Native and recombinant Slc26a3 (downregulated in adenoma, Dra) do not exhibit properties of 2Cl-/1HCO3- exchange

Alper SL, Stewart AK, Vandorpe DH, Clark JS, Horack RZ, Simpson JE, Walker NM, Clarke LL. Native and recombinant Slc26a3 (downregulated in adenoma, Dra) do not exhibit properties of 2Cl(-)/1HCO(3)(-) exchange. Am J Physiol Cell Physiol 300: C276-C286, 2011. First published November 10, 2010; doi: 10.1152/ajpcell.00366.2010.-The recent proposal that Dra/Slc26a3 mediates electrogenic 2Cl(-)/1HCO(3)(-) exchange suggests a required revision of classical concepts of electroneutral Cl- transport across epithelia such as the intestine. We investigated 1) the effect of endogenous Dra Cl-/HCO3- activity on apical membrane potential (V-a) of the cecal surface epithelium using wild-type (WT) and knockout (KO) mice; and 2) the electrical properties of Cl-/(OH-) HCO3- exchange by mouse and human orthologs of Dra expressed in Xenopus oocytes.
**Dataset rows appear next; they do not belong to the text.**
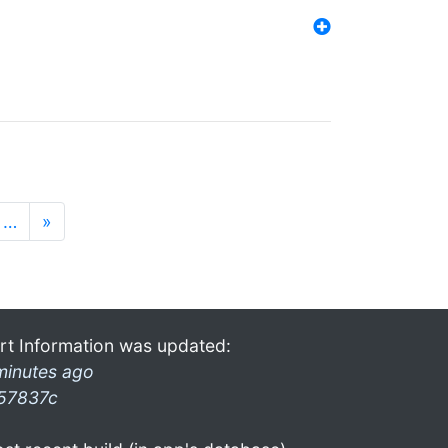
…
»
rt Information was updated:
minutes ago
57837c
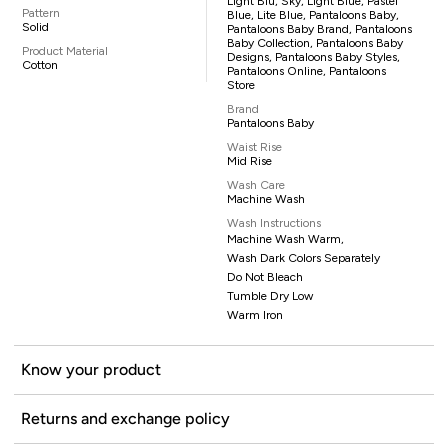
Light Blu, Sky, Light Blue, Pastel
Pattern
Blue, Lite Blue, Pantaloons Baby,
Solid
Pantaloons Baby Brand, Pantaloons
Baby Collection, Pantaloons Baby
Product Material
Designs, Pantaloons Baby Styles,
Cotton
Pantaloons Online, Pantaloons
Store
Brand
Pantaloons Baby
Waist Rise
Mid Rise
Wash Care
Machine Wash
Wash Instructions
Machine Wash Warm,
Wash Dark Colors Separately
Do Not Bleach
Tumble Dry Low
Warm Iron
Know your product
Returns and exchange policy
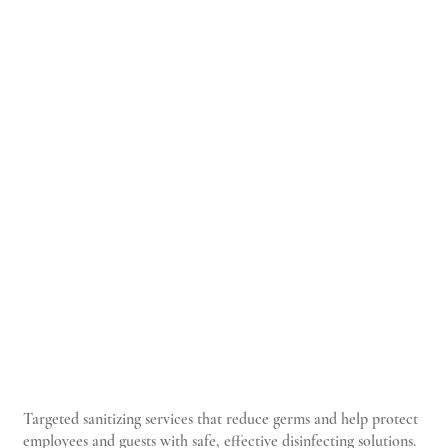
Targeted sanitizing services that reduce germs and help protect
employees and guests with safe, effective disinfecting solutions.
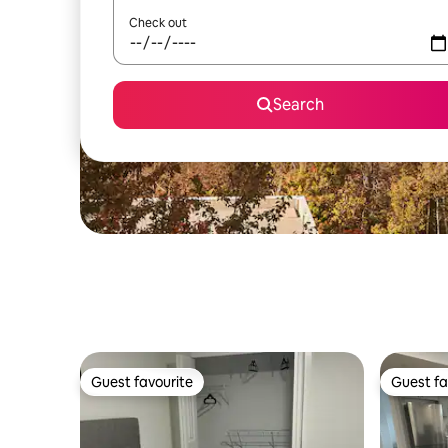
Check out
Search
Guest favourite
Guest fa
Guest favourite
Guest fa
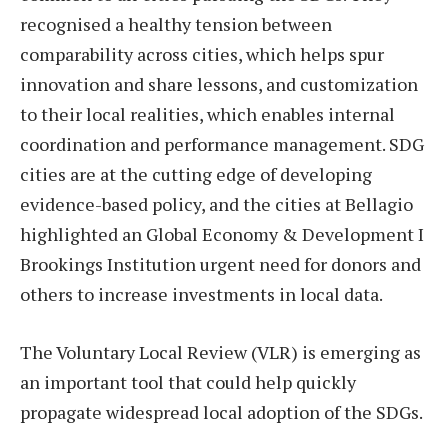
recognised a healthy tension between
comparability across cities, which helps spur
innovation and share lessons, and customization
to their local realities, which enables internal
coordination and performance management. SDG
cities are at the cutting edge of developing
evidence-based policy, and the cities at Bellagio
highlighted an Global Economy & Development I
Brookings Institution urgent need for donors and
others to increase investments in local data.
The Voluntary Local Review (VLR) is emerging as
an important tool that could help quickly
propagate widespread local adoption of the SDGs.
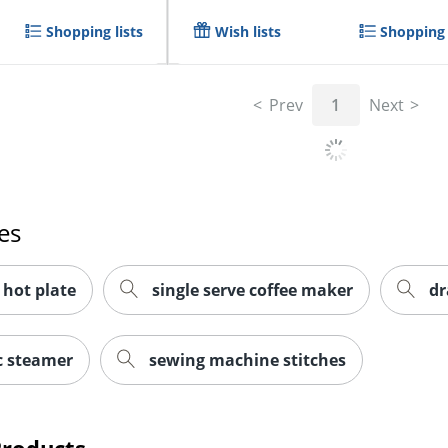
Shopping lists
Wish lists
Shopping 
Prev
1
Next
es
 hot plate
single serve coffee maker
dr
c steamer
sewing machine stitches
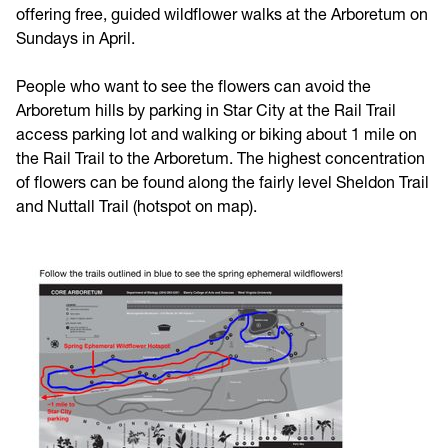
offering free, guided wildflower walks at the Arboretum on
Sundays in April.
People who want to see the flowers can avoid the
Arboretum hills by parking in Star City at the Rail Trail
access parking lot and walking or biking about 1 mile on
the Rail Trail to the Arboretum. The highest concentration
of flowers can be found along the fairly level Sheldon Trail
and Nuttall Trail (hotspot on map).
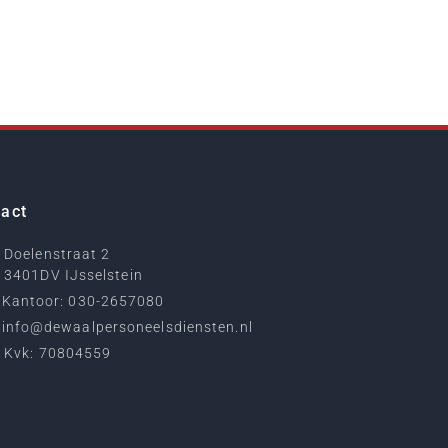
act
Doelenstraat 2
3401DV IJsselstein
Kantoor: 030-2657080
info@dewaalpersoneelsdiensten.nl
Kvk: 70804559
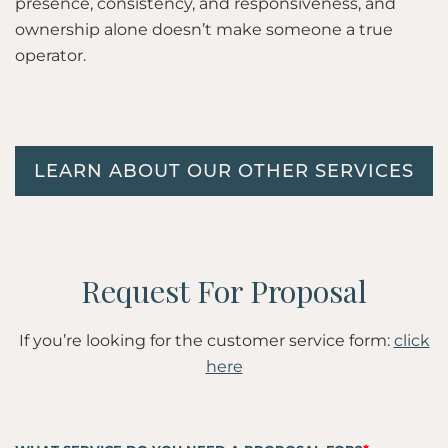
presence, consistency, and responsiveness, and
ownership alone doesn’t make someone a true
operator.
LEARN ABOUT OUR OTHER SERVICES
If you’re looking for the customer service form:
click
here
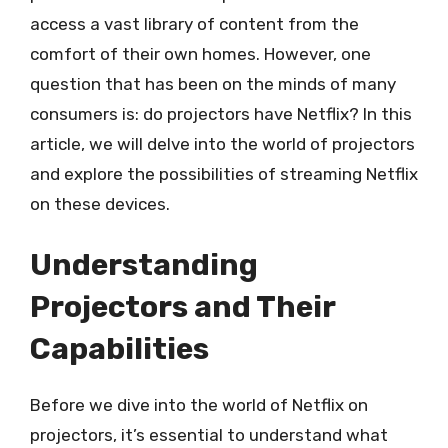
access a vast library of content from the
comfort of their own homes. However, one
question that has been on the minds of many
consumers is: do projectors have Netflix? In this
article, we will delve into the world of projectors
and explore the possibilities of streaming Netflix
on these devices.
Understanding
Projectors and Their
Capabilities
Before we dive into the world of Netflix on
projectors, it’s essential to understand what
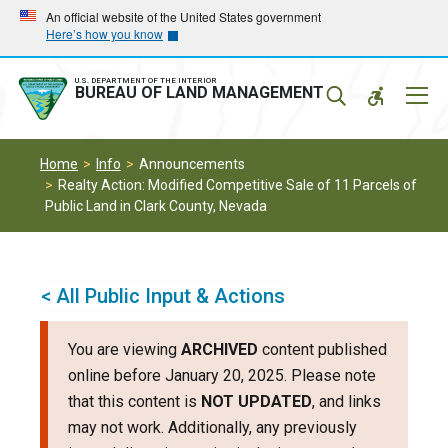
Skip
Skip
An official website of the United States government
Here’s how you know
to
to
main
main
navigation
content
U.S. DEPARTMENT OF THE INTERIOR
Mobil
BUREAU OF LAND MANAGEMENT
Menu
Home
Info
Announcements
Realty Action: Modified Competitive Sale of 11 Parcels of
Public Land in Clark County, Nevada
< All Public Input & Actions
You are viewing
ARCHIVED
content published
online before January 20, 2025. Please note
that this content is
NOT UPDATED
, and links
may not work. Additionally, any previously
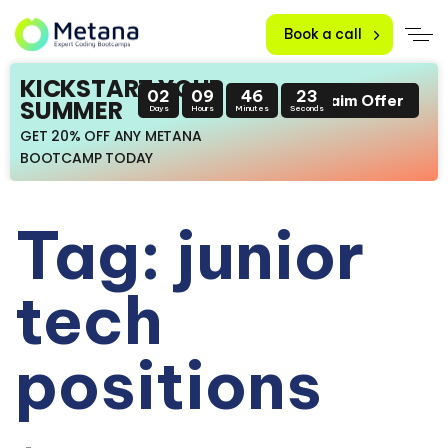
Book a call
KICKSTART YOUR
02
09
46
23
Claim Offer
SUMMER
Days
Hours
Minutes
Seconds
GET 20% OFF ANY METANA
BOOTCAMP TODAY
Tag: junior
tech
positions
Ex vivo Cl-36(-) fluxes and microfluorometry revealed that cecal Cl-/HCO3- exchange was abolished in the Dra KO without concordant changes in short-circuit current. In microelectrode studies, baseline V-a of Dra KO surface epithelium was slightly hyperpolarized relative to WT but depolarized to the same extent as WT during luminal Cl- substitution. Subsequent studies indicated that Cl--dependent V-a depolarization requires the anion channel Cftr. Oocyte studies demonstrated that Dra-mediated exchange of intracellular Cl- for extracellular HCO3- is accompanied by slow hyperpolarization and a modest outward current, but that the steady-state current-voltage relationship is unaffected by Cl- removal or pharmacological blockade. Further, Dra-dependent Cl-36(-) efflux was voltage-insensitive in oocytes coexpressing the cation channels ENaC or ROMK. We conclude that 1) endogenous Dra and recombinant human/mouse Dra orthologs do not exhibit electrogenic 2Cl(-)/1HCO(3)(-) exchange; and 2) acute induction of Dra Cl-/HCO3- exchange is associated with secondary membrane potential changes representing homeostatic responses. Thus, participation of Dra in coupled NaCl absorption and in uncoupled HCO3- secretion remains compatible with electroneutrality of these processes, and with the utility of electroneutral transport models for predicting epithelial responses in health and disease.